Страх их еще больше усилился,
– Что же они сделали? – спросил Кисель.
– Ничего не сделали. Кто-то рассказал черни, что пан воевода хочет извести Богдана и посадить на его место Чорноту, а хлопы стали заступаться за пана, вот их и утопили.
– Кто же это рассказывал? – допытывался Кисель.
– Говорят какой-то казак, джура Чорноты.
– Ну, быть беде! – вздыхали паны.
На другой день слухи дошли и до Богдана. Он позвал Чорноту и стал расспрашивать.
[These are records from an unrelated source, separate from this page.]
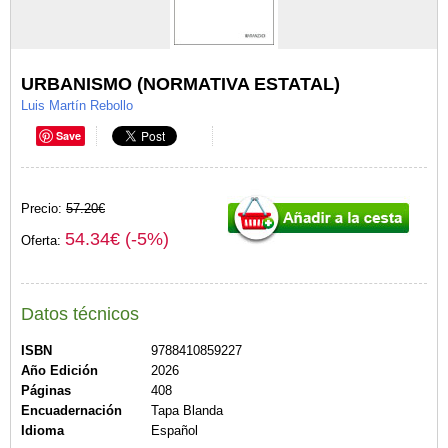
URBANISMO (NORMATIVA ESTATAL)
Luis Martín Rebollo
Save
Precio:
57.20€
54.34€ (-5%)
Oferta:
Datos técnicos
ISBN
9788410859227
Año Edición
2026
Páginas
408
Encuadernación
Tapa Blanda
Idioma
Español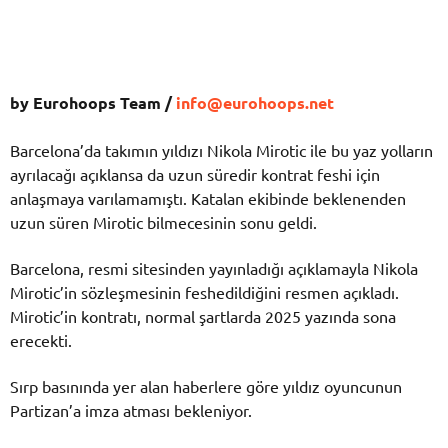
by Eurohoops Team /
info@eurohoops.net
Barcelona’da takımın yıldızı Nikola Mirotic ile bu yaz yolların
ayrılacağı açıklansa da uzun süredir kontrat feshi için
anlaşmaya varılamamıştı. Katalan ekibinde beklenenden
uzun süren Mirotic bilmecesinin sonu geldi.
Barcelona, resmi sitesinden yayınladığı açıklamayla Nikola
Mirotic’in sözleşmesinin feshedildiğini resmen açıkladı.
Mirotic’in kontratı, normal şartlarda 2025 yazında sona
erecekti.
Sırp basınında yer alan haberlere göre yıldız oyuncunun
Partizan’a imza atması bekleniyor.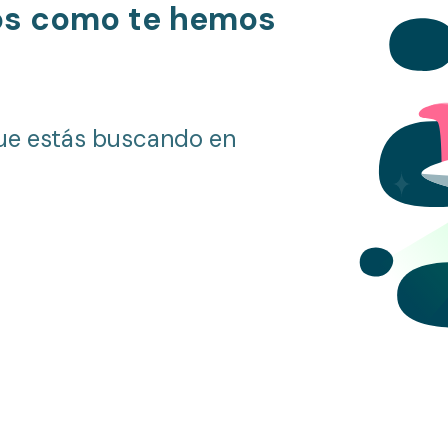
os como te hemos
ue estás buscando en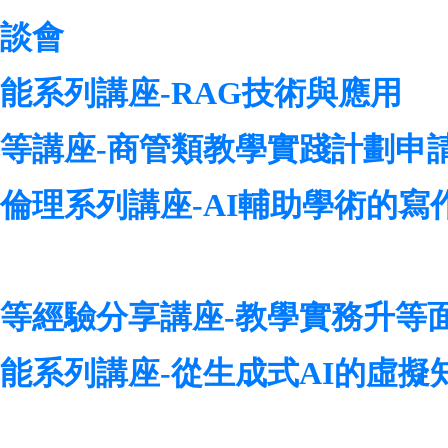
座談會
知能系列講座-RAG技術與應用
元升等講座-商管類教學實踐計劃申
信與倫理系列講座-AI輔助學術的
元升等經驗分享講座-教學實務升等
學知能系列講座-從生成式AI的虛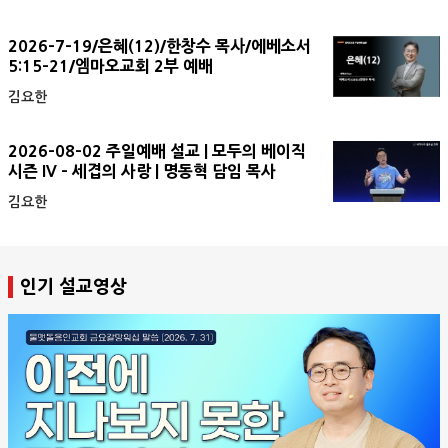
2026-7-19/은혜(12)/한창수 목사/에베소서
5:15-21/엠마오교회 2부 예배
김요한
2026-08-02 주일예배 설교 | 모두의 베이직
시즌 IV - 세겹의 사랑 | 명동혁 담임 목사
김요한
인기 설교영상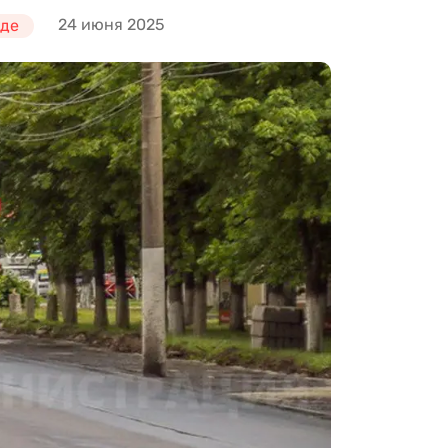
24 июня 2025
оде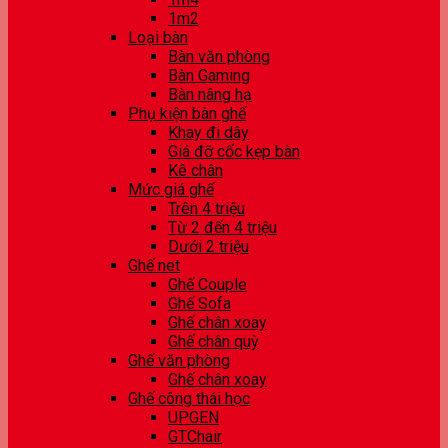
1m2
Loại bàn
Bàn văn phòng
Bàn Gaming
Bàn nâng hạ
Phụ kiện bàn ghế
Khay đi dây
Giá đỡ cốc kẹp bàn
Kê chân
Mức giá ghế
Trên 4 triệu
Từ 2 đến 4 triệu
Dưới 2 triệu
Ghế net
Ghế Couple
Ghế Sofa
Ghế chân xoay
Ghế chân quỳ
Ghế văn phòng
Ghế chân xoay
Ghế công thái học
UPGEN
GTChair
Чорнота начал с того, что ругнул его:
– Эх, ты гетман, гетман! Не гетмановати тебе, а баб слушать! Всяким сплетням веришь. Ну, был у меня Кисель, говорил о своих делах и просил, чтобы я тебе о пленниках слово замолвил.
– А ты что же? – спросил Богдан.
– А я его прогнал! Вот и все.
– И больше ничего? – недоверчиво спросил его Богдан.
– А тебе еще чего же? – переспросил Чорнота, угрюмо посматривая на гетмана. – Да ты что же, боишься меня, что ли? Эх, ты, батько, захотел бы Чорнота булавы, так не к панам бы пошел просить, а сам бы себе доставал. Не бойся, и у Чорноты есть друзья, да только не ляхи; с ляхами дружить Чорнота не будет. Вот тебе и весь сказ, гетман, и больше ты меня ни о чем не спрашивай.
Полковник круто повернулся и вышел, хлопнув дверью.
– Ну, осердился дуже! – с улыбкой проговорил Богдан ему вслед.
Наконец, паны комисары откланялись и уехали, ничего не добившись от гетмана. Несколько пленных ухитрились убежать с ними, остальных Богдан так и не выпустил.
21. ЗБАРАЖ И ЗБОРОВ
Шумно прошел весенний сейм. Особенно много споров вызвало чтение условий Хмельницкого. Король был не прочь примирить требования казаков с панской заносчивостью. Но как он ни желал сдержать разгулявшиеся страсти, ему все-таки пришлось подчиниться желанию панов и идти войной на непокорного казака. Паны готовы были на всякие жертвы, лишь бы усмирить мятежных хлопов; они установили налог для содержания тридцатитысячной армии и вперед разрешили королю все непредвиденные расходы. Новые споры возникли по поводу того, кого назначить предводителем. Общее желание предыдущего сейма было на стороне Иеремии Вишневецкого, но король и слышать не хотел о его назначении: у него с Вишневецким были личные счеты, он не мог простить Иеремии, что тот подавал голос за Стефана Ракочи и вел, как говорили, тайные сношения с венгерским двором. Несмотря на сильную партию, поддерживавшую Вишневецкого, король настоял на своем – выбрали не Иеремию, а троих предводителей: старика Фирлея, пана Ляндскоронского и Остророга. Сам же король принял на себя главное начальство над всем войском и двинулся на Волынь.